During the 1961 Berlin Crisis, the 139th ATS was federalized on 1 October 1961. From Schenectady, the 139th ATS augmented MATS airlift capability worldwide in support of the Air Force's needs. It returned again to New York State control on 31 August 1962.

During the 1960s, the Group flew scheduled MATS transport missions to Europe, Africa the Caribbean and South America. On 8 January 1966, Military Air Transport Service became Military Airlift Command (MAC) and the units were re-designated as the 109th Military Airlift Group and 139th was re-designated as the 137th Military Airlift Squadron.
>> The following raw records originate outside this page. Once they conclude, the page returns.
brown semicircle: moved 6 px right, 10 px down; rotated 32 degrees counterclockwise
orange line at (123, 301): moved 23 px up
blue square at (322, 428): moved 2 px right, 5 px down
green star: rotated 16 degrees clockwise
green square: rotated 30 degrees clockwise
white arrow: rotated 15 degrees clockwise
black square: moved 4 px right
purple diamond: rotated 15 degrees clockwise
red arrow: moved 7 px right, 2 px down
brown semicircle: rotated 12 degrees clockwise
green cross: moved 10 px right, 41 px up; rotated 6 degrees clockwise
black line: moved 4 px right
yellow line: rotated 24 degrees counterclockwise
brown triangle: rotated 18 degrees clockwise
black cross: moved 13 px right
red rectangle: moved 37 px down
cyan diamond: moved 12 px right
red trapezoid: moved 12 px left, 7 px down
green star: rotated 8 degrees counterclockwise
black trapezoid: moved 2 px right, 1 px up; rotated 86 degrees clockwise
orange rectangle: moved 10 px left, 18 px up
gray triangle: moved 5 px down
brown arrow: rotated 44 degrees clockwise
With the retirement of the C-97 in 1971, the 109th became a Tactical Airlift Group and the 139th Tactical Airlift Squadron received eight C-130A Hercules transports and was transferred from MAC to Tactical Air Command.
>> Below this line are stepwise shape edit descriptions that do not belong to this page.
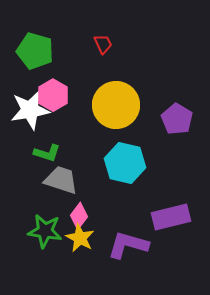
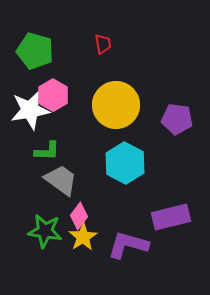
red trapezoid: rotated 15 degrees clockwise
purple pentagon: rotated 24 degrees counterclockwise
green L-shape: moved 2 px up; rotated 16 degrees counterclockwise
cyan hexagon: rotated 15 degrees clockwise
gray trapezoid: rotated 18 degrees clockwise
yellow star: moved 3 px right, 1 px up; rotated 12 degrees clockwise
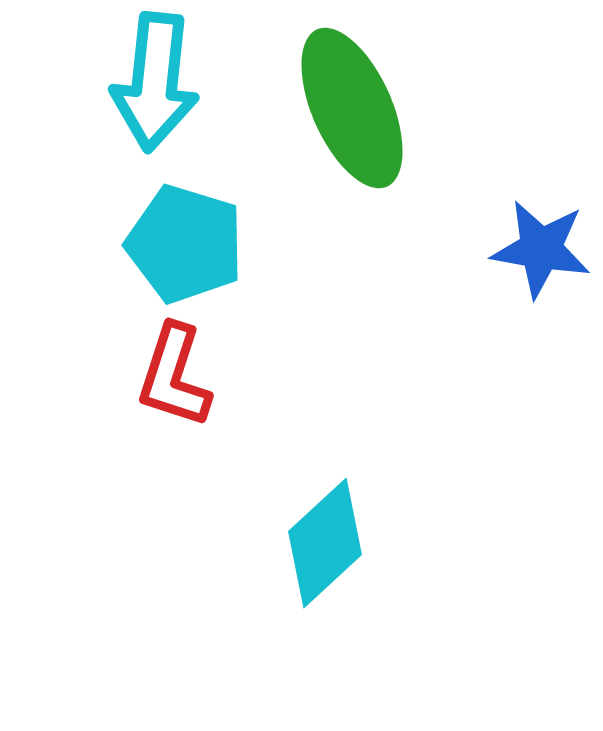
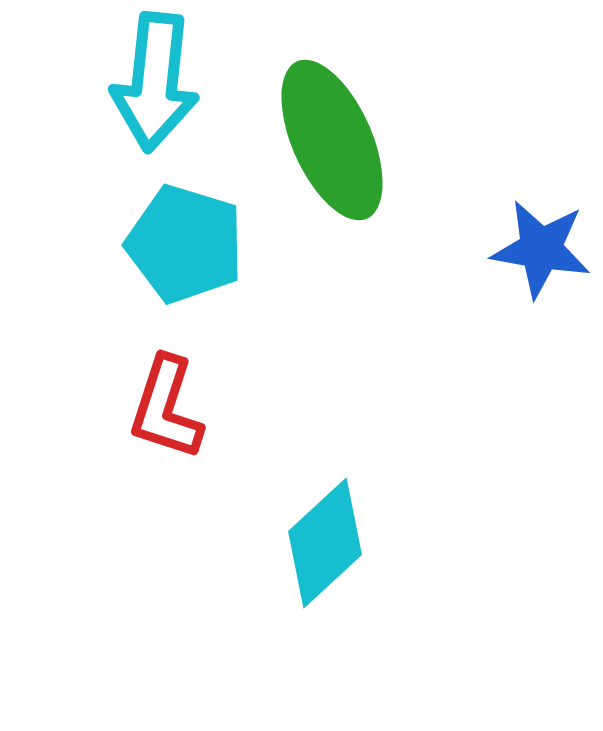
green ellipse: moved 20 px left, 32 px down
red L-shape: moved 8 px left, 32 px down
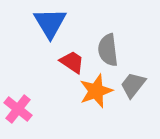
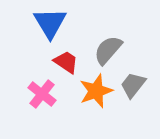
gray semicircle: rotated 48 degrees clockwise
red trapezoid: moved 6 px left
pink cross: moved 24 px right, 15 px up
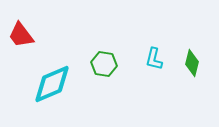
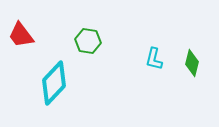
green hexagon: moved 16 px left, 23 px up
cyan diamond: moved 2 px right, 1 px up; rotated 24 degrees counterclockwise
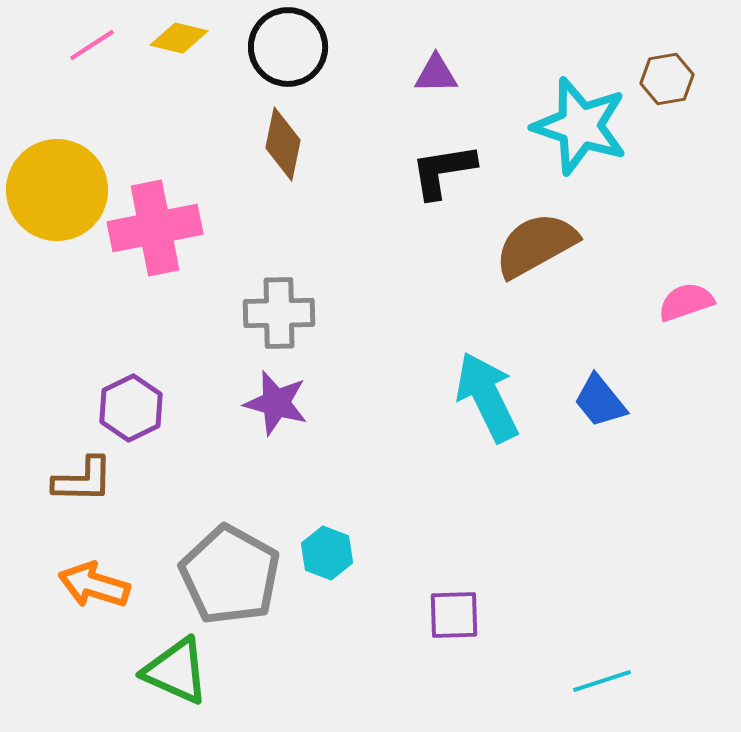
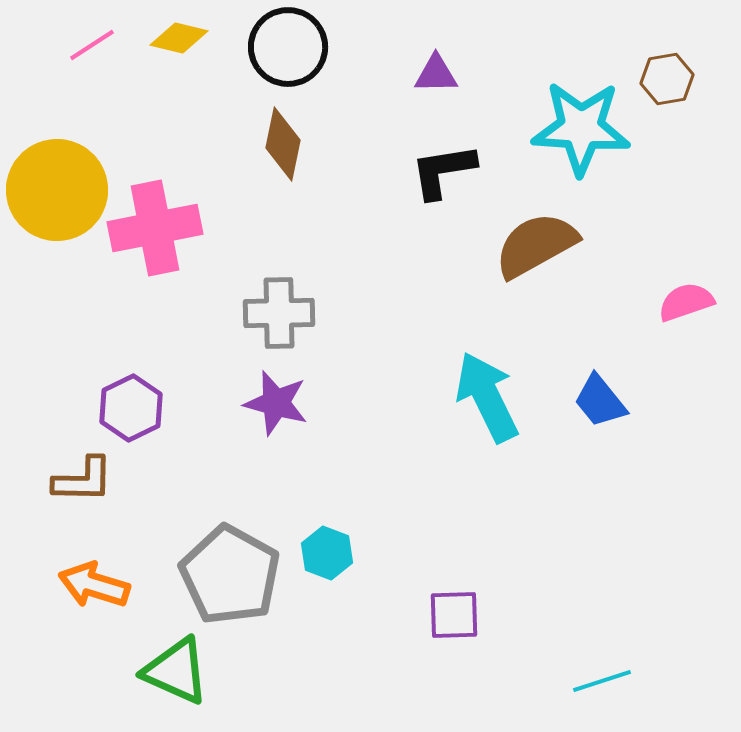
cyan star: moved 1 px right, 2 px down; rotated 14 degrees counterclockwise
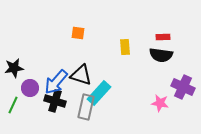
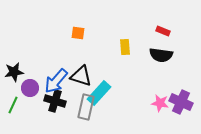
red rectangle: moved 6 px up; rotated 24 degrees clockwise
black star: moved 4 px down
black triangle: moved 1 px down
blue arrow: moved 1 px up
purple cross: moved 2 px left, 15 px down
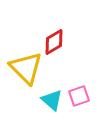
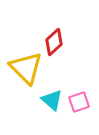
red diamond: rotated 12 degrees counterclockwise
pink square: moved 6 px down
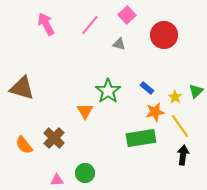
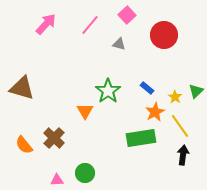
pink arrow: rotated 70 degrees clockwise
orange star: rotated 18 degrees counterclockwise
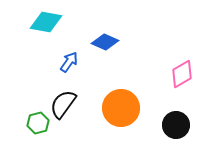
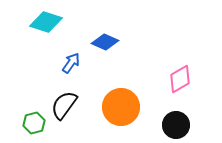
cyan diamond: rotated 8 degrees clockwise
blue arrow: moved 2 px right, 1 px down
pink diamond: moved 2 px left, 5 px down
black semicircle: moved 1 px right, 1 px down
orange circle: moved 1 px up
green hexagon: moved 4 px left
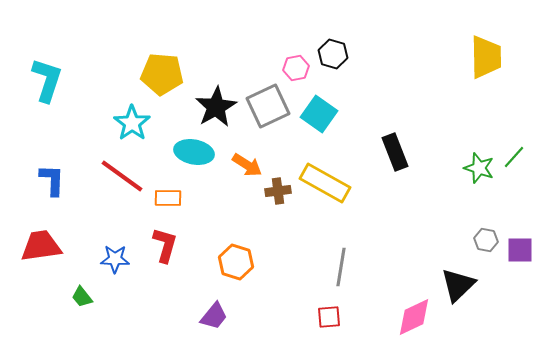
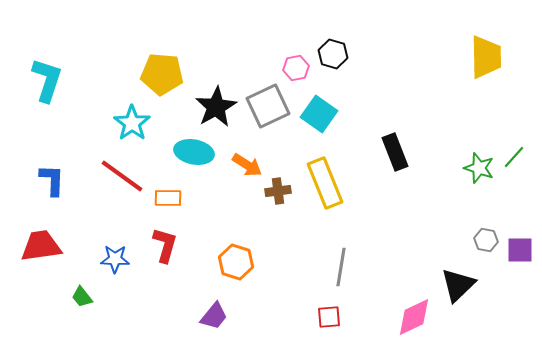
yellow rectangle: rotated 39 degrees clockwise
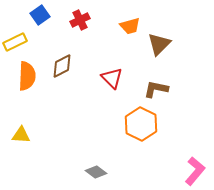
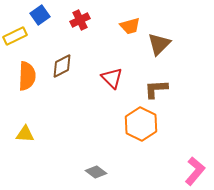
yellow rectangle: moved 6 px up
brown L-shape: rotated 15 degrees counterclockwise
yellow triangle: moved 4 px right, 1 px up
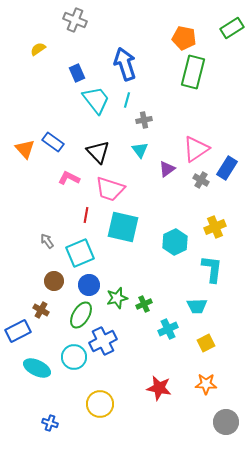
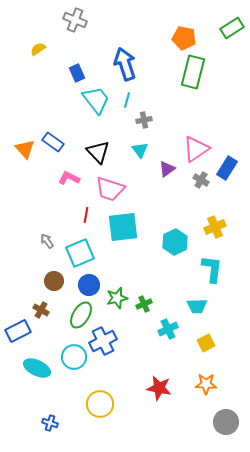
cyan square at (123, 227): rotated 20 degrees counterclockwise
The first major mission of the C-130s was in June 1972 when the squadron provided relief assistance to storm victims of Tropical Storm Agnes. 109th crews gave around-the-clock support to relief efforts. Operating mainly from the Broome County Airport at Binghamton, 109th crews provided the lion's share of airlift into stricken areas, particularly Elmira, where surface transportation was cut off. On 1 December 1974, the unit was transferred back to Military Airlift Command when MAC took over the tactical airlift mission from TAC, USAFE and PACAF air force wide.
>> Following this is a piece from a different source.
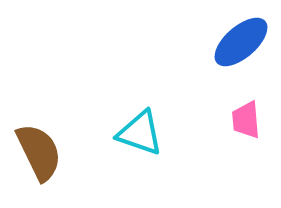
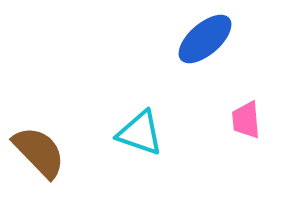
blue ellipse: moved 36 px left, 3 px up
brown semicircle: rotated 18 degrees counterclockwise
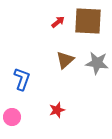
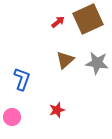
brown square: moved 2 px up; rotated 28 degrees counterclockwise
===DEW Line/Antarctic Research Mission Support===
The Navy's Antarctic Development Squadron Six had been flying scientific and military missions to Greenland and the arctic Operation Deep Freeze compound's Williams Field since 1975. The 109th operated ski-equipped LC-130s had been flying National Science Foundation support missions to Antarctica since 1988. In early 1996, the United States National Guard announced that the 109th Airlift Wing at Schenectady County Airport in Scotia, New York was slated to assume that entire mission from the United States Navy in 1999. The Antarctic operation would be fully funded by the National Science Foundation. The wing expected to add approximately 235 full-time personnel to support that operation (which became Operation Deep Freeze). The 109th assumed responsibility for the Volant Distant Early Warning Line (DEW Line) resupply missions as well to the DYE-1, 2, 3 and DYE-4 stations. The 109th assumed the mission from the Air Force's Alaskan Air Command receiving their eleven C-130s, five of which were ski-equipped for landings on packed snow runways. In October 1984, the C-130D aircraft were replaced by eight new C-130H models, of which four were ski equipped LC-130s.

In 1988 the 109th had been notified that, almost overnight, one of the DEW Line radar sites that it supported in Greenland was going to be shut down. The other sites would soon follow and the 109th would be largely out of business because it main mission had ended. The last flight to radar site DYE-3 in December 1989 marked the end of the DEW Line mission. The 107th assumed jurisdiction of the landing strip at the DYE-2 station for pilot training for practicing Antarctic takeoffs & landings (called Ice Station Ruby); a.k.a. the Raven Ski-way Training Facility.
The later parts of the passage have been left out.